Goal of the exercise
Return, exactly as written, every line from the first line of the data below through the line that contains "ABD Anayasa".

Dataset records
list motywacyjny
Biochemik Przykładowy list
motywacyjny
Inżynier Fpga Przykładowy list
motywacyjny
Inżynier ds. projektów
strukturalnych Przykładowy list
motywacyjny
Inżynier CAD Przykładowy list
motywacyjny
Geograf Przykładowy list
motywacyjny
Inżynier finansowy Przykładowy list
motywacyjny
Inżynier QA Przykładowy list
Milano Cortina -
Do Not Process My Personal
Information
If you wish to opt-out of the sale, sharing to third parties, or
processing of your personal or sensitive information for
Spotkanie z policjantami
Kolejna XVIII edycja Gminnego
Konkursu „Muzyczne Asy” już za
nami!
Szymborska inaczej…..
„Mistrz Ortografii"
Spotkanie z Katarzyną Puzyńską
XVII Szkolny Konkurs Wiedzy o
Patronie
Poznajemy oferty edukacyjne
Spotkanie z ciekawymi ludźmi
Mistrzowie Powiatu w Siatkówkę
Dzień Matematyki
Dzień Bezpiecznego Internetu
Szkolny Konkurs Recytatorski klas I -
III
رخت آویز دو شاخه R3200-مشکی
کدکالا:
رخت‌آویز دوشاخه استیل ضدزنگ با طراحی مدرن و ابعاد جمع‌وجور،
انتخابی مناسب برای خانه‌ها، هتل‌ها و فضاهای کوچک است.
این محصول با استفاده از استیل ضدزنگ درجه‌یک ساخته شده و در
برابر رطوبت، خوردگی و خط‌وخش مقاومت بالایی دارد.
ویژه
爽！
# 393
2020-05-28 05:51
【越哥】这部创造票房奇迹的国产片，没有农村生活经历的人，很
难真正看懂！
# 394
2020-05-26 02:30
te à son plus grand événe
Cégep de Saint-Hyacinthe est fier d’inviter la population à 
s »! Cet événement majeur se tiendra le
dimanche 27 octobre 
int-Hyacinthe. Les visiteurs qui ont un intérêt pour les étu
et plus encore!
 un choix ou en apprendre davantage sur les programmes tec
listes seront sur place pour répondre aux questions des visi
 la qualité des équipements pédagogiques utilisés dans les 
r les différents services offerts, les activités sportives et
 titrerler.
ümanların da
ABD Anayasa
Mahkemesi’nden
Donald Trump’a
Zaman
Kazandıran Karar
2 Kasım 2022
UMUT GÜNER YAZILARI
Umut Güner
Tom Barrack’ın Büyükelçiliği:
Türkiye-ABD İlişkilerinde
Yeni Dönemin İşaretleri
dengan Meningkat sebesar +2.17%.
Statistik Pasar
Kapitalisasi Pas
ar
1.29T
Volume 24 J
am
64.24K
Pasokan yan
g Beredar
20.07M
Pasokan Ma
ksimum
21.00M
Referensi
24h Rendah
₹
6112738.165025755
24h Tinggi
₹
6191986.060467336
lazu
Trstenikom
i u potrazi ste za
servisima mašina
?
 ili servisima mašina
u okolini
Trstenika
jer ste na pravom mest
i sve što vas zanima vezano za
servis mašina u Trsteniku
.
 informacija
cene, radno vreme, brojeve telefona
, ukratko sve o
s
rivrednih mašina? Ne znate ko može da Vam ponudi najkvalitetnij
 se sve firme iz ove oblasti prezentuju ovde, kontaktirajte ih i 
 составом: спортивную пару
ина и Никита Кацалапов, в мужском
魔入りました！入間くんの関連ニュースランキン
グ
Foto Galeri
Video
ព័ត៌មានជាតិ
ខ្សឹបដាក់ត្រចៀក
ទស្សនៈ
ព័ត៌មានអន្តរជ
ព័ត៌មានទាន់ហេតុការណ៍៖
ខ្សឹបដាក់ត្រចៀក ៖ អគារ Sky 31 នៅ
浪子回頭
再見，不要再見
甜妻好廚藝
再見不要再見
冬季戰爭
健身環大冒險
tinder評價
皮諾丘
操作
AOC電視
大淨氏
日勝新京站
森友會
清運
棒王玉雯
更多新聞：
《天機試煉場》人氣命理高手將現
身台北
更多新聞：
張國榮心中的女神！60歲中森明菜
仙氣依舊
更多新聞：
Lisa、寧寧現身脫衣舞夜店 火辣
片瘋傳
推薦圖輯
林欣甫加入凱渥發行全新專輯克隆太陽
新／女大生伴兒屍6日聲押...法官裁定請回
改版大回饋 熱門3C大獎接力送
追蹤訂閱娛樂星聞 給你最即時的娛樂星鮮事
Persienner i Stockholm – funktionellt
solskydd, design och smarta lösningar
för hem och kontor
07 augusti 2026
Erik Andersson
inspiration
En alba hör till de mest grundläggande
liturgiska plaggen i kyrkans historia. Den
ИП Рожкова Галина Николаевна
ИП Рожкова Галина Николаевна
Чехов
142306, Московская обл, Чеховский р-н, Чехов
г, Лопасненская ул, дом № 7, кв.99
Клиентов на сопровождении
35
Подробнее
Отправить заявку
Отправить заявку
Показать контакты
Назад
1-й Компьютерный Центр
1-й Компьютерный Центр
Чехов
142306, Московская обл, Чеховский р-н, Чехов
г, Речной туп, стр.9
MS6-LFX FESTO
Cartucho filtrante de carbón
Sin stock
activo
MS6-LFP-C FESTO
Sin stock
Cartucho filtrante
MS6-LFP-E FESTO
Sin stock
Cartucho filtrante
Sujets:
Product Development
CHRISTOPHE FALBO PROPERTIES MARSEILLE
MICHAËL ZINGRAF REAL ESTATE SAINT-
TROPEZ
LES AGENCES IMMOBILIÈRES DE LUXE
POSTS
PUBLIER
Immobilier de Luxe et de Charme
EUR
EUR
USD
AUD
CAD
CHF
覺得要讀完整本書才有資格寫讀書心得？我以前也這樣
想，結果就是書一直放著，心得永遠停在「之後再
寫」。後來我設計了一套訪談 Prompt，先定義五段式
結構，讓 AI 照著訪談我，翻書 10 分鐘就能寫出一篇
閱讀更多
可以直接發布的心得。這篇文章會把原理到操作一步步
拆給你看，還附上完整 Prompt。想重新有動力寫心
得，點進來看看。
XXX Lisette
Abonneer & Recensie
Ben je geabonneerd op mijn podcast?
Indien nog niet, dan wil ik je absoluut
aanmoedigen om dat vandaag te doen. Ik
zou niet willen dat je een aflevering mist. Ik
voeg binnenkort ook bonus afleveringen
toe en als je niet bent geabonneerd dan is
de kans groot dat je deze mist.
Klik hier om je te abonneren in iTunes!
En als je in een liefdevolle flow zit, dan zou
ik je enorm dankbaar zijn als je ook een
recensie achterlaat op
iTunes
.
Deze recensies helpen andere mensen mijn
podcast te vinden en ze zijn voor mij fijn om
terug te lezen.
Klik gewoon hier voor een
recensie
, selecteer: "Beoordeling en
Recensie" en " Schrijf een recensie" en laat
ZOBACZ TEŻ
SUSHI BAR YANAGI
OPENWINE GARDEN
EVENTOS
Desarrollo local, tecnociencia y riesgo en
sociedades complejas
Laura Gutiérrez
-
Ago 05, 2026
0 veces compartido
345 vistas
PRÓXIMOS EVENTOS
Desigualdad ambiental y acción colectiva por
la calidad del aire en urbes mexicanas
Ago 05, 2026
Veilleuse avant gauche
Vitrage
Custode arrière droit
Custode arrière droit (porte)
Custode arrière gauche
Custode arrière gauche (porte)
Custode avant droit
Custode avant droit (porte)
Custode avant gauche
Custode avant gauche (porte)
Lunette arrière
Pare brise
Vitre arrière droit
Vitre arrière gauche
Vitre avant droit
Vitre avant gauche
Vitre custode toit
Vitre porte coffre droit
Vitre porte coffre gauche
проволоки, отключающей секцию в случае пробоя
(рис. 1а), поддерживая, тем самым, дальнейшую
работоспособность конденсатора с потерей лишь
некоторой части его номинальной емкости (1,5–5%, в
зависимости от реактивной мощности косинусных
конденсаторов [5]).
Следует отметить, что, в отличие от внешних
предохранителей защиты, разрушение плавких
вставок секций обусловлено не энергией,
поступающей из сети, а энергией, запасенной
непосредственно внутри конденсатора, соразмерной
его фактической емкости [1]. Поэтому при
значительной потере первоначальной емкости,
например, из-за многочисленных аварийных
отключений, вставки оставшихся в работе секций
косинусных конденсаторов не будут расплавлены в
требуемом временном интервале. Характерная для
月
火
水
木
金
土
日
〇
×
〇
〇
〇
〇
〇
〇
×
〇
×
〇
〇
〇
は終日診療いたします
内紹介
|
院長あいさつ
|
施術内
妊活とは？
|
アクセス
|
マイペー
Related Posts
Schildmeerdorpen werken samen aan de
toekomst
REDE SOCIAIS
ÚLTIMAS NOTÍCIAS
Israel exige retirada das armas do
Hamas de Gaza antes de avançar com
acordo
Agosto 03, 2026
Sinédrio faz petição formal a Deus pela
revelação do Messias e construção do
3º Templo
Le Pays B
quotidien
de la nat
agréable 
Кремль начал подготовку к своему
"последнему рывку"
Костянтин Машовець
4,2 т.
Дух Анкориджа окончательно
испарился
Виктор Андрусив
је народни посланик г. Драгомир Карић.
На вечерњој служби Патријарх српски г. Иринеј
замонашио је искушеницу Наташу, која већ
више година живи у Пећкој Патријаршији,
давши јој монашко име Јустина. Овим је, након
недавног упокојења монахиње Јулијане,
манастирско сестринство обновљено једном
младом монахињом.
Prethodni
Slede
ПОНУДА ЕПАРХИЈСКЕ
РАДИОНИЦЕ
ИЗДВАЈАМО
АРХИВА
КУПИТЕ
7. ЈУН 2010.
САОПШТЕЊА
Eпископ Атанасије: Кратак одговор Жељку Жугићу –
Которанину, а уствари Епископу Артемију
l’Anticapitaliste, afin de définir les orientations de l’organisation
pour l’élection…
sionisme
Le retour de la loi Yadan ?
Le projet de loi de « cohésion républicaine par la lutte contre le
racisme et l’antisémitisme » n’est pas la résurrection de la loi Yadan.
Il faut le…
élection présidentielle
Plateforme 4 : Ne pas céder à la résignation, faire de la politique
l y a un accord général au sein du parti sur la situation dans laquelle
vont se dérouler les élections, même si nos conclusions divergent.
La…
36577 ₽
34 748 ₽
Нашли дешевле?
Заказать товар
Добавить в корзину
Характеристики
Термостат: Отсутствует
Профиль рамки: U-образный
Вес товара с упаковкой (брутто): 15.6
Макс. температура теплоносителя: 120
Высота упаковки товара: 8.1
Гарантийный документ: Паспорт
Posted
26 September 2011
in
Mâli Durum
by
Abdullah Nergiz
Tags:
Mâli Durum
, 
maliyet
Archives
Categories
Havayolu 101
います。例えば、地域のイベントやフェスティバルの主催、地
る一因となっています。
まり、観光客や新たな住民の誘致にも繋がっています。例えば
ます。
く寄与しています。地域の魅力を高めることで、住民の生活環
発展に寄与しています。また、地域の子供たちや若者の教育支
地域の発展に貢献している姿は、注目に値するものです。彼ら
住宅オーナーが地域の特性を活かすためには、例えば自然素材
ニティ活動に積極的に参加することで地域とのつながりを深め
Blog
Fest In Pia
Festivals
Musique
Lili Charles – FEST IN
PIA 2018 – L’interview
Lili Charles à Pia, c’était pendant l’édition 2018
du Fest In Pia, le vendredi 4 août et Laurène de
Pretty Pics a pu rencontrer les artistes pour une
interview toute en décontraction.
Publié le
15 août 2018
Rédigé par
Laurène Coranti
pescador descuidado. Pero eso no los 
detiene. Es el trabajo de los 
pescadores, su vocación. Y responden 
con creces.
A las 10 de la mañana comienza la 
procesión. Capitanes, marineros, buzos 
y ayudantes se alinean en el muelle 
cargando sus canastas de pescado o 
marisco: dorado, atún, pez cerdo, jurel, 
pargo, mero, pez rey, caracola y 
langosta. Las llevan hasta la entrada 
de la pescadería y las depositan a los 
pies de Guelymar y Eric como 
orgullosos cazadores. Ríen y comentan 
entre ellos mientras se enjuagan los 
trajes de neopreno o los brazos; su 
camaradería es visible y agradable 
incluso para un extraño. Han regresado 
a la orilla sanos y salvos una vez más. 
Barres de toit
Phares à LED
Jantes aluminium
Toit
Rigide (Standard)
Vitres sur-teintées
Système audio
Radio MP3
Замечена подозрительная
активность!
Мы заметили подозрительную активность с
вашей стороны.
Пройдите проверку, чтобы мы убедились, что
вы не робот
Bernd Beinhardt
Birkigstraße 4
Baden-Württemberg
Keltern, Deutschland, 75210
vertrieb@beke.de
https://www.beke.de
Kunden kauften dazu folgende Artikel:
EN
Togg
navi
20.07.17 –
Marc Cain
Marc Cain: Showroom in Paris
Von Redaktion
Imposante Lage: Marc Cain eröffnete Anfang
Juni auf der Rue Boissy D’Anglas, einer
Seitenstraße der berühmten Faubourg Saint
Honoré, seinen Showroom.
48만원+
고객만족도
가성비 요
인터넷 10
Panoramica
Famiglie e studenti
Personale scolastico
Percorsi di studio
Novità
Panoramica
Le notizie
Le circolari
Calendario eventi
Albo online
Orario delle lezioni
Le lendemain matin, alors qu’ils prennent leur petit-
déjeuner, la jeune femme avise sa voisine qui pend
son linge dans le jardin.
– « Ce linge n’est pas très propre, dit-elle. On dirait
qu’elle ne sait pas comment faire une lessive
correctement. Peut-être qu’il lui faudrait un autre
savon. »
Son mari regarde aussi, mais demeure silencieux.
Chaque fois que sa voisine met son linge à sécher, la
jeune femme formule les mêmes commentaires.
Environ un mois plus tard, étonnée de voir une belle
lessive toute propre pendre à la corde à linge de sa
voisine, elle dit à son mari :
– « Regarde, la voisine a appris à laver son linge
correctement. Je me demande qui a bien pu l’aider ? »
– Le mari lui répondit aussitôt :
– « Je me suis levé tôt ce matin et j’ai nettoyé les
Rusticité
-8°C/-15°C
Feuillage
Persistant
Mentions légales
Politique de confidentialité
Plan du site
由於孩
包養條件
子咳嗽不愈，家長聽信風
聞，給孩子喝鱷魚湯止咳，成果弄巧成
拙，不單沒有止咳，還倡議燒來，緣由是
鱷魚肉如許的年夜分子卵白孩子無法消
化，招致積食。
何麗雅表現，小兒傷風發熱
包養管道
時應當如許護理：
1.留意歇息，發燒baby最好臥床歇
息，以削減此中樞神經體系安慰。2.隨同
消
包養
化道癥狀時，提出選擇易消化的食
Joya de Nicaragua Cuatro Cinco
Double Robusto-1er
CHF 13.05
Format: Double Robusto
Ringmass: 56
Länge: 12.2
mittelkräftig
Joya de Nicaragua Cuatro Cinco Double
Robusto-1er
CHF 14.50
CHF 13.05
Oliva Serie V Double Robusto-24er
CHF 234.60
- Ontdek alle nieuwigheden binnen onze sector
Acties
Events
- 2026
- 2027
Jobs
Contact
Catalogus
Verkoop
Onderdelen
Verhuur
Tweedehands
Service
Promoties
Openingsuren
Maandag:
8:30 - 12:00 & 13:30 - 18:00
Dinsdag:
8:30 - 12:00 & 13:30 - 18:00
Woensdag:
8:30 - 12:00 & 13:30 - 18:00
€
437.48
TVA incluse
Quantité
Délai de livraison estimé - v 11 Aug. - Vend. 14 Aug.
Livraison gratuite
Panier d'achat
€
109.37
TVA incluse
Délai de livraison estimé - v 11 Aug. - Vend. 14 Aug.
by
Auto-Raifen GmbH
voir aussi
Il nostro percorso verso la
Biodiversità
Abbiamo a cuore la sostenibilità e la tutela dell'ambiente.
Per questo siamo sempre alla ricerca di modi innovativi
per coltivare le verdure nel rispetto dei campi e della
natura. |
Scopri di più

Result of the task
list motywacyjny
Biochemik Przykładowy list
motywacyjny
Inżynier Fpga Przykładowy list
motywacyjny
Inżynier ds. projektów
strukturalnych Przykładowy list
motywacyjny
Inżynier CAD Przykładowy list
motywacyjny
Geograf Przykładowy list
motywacyjny
Inżynier finansowy Przykładowy list
motywacyjny
Inżynier QA Przykładowy list
Milano Cortina -
Do Not Process My Personal
Information
If you wish to opt-out of the sale, sharing to third parties, or
processing of your personal or sensitive information for
Spotkanie z policjantami
Kolejna XVIII edycja Gminnego
Konkursu „Muzyczne Asy” już za
nami!
Szymborska inaczej…..
„Mistrz Ortografii"
Spotkanie z Katarzyną Puzyńską
XVII Szkolny Konkurs Wiedzy o
Patronie
Poznajemy oferty edukacyjne
Spotkanie z ciekawymi ludźmi
Mistrzowie Powiatu w Siatkówkę
Dzień Matematyki
Dzień Bezpiecznego Internetu
Szkolny Konkurs Recytatorski klas I -
III
رخت آویز دو شاخه R3200-مشکی
کدکالا:
رخت‌آویز دوشاخه استیل ضدزنگ با طراحی مدرن و ابعاد جمع‌وجور،
انتخابی مناسب برای خانه‌ها، هتل‌ها و فضاهای کوچک است.
این محصول با استفاده از استیل ضدزنگ درجه‌یک ساخته شده و در
برابر رطوبت، خوردگی و خط‌وخش مقاومت بالایی دارد.
ویژه
爽！
# 393
2020-05-28 05:51
【越哥】这部创造票房奇迹的国产片，没有农村生活经历的人，很
难真正看懂！
# 394
2020-05-26 02:30
te à son plus grand événe
Cégep de Saint-Hyacinthe est fier d’inviter la population à 
s »! Cet événement majeur se tiendra le
dimanche 27 octobre 
int-Hyacinthe. Les visiteurs qui ont un intérêt pour les étu
et plus encore!
 un choix ou en apprendre davantage sur les programmes tec
listes seront sur place pour répondre aux questions des visi
 la qualité des équipements pédagogiques utilisés dans les 
r les différents services offerts, les activités sportives et
 titrerler.
ümanların da
ABD Anayasa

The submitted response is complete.